#Jour 7 : Une fable de Noël

Décembre est là! Le sol, de neige recouvert

Nous fait nous blottir au coin d’un conte narré ;

Nos oreilles résonnent au doux sons de l’hiver,

Des clochettes, ou de la voix de Mariah Carey.

Loin d’ici, cependant, dans des contrées secrètes,

Pendant que nous jouissons d’une exquise paresse,

Voici des travailleurs que sans fin l’on maltraite

Prisonniers d’une fière et froide forteresse.

Si l’on jetait un oeil par la rare lucarne 

Perçant ses épais murs d’une pâle lumière,

On verrait tant de mains, qui sans répit s’acharnent 

À construire des jouets ; celles des lutins verts. 

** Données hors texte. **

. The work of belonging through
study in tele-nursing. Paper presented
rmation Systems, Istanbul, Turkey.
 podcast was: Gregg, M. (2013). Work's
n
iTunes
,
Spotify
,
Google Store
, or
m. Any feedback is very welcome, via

Les journées sont longues mais ils n’ont pas le choix 

Bravant froid, faim, sommeil, et même la douleur ;

Seul le sang qui jaillit quand meurtris sont leurs doigts

Change de l’uniforme à la jade couleur.

Un long manteau rouge, une barbe luxuriante,

Le pas pesant et sûr qui arpente les rangs,

Leur patron les surveille ; pressé, il s’impatiente ; 

Noël est bien le nom de cet affreux tyran.

Suffisance et sadisme émanant de ses cris,

Un cigare fumant entre ses doigts ridés,

Il se met, entre les bouffées, plein de mépris,

(Sans mauvais jeu de mot) à les enguirlander : 

« Bougez-vous, les feignasses ! On a pris du retard !

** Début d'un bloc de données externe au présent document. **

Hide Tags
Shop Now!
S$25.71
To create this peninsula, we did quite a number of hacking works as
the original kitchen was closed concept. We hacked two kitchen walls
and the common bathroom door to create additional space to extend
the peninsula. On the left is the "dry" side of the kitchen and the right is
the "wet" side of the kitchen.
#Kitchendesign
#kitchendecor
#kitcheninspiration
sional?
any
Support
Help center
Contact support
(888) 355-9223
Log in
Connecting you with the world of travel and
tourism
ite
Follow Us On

S’agirait d’s’attarder sur un peu moins d’détails

Si vous t’nez à avoir de quoi bouffer ce soir !

Sortez-moi ces cadeaux, peu importe la taille,

La couleur ou le poids, avant demain matin !

Vous croyez qu’vot’ boulot c’est d’faire d’la qualité

Et des jouets qui durent, abrutis de lutins ?

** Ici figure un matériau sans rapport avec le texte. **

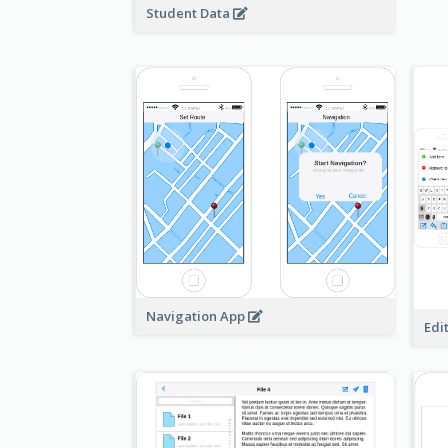
Student Data
Navigation App
Edi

Le mot d’ordre chez moi c’est rentabilité.”

Essoufflé, il s’arrête, et le travail reprend.

Nos pauvres prolétaires, exploités jusqu’à l’os,

Sont trop exténués pour honnir leur gérant,

Ce dictateur aimé, cet adulé colosse.

Au fil des années il a retourné sa veste

Perdant toute valeur, délaissant l’idéal ;

Il a changé Noël, sa fortune en atteste,

De l’artisanat à la multinationale.

Les rennes, ses coursiers, périrent sous le fouet

Et furent hâtivement remplacés par des drones,

Qui jamais ne fatiguent et livrent tous les jouets

Depuis que le patron traite avec Amazon.

De l’esprit de Noël il ne reste qu’un rêve,

Qui cependant s’exporte et se vend volontiers ; 

Combien nous faudra-t-il de ces lutins qui crèvent

Pour nous révolter contre un si cruel métier ?

A l’autre bout du monde, on ouvre les cadeaux :

Le papier s’arrache, le ruban se dénoue

Et l’on voit, sur la boite d’un jeu Nintendo,

Écrite avec du sang, la phrase “sauvez-nous”.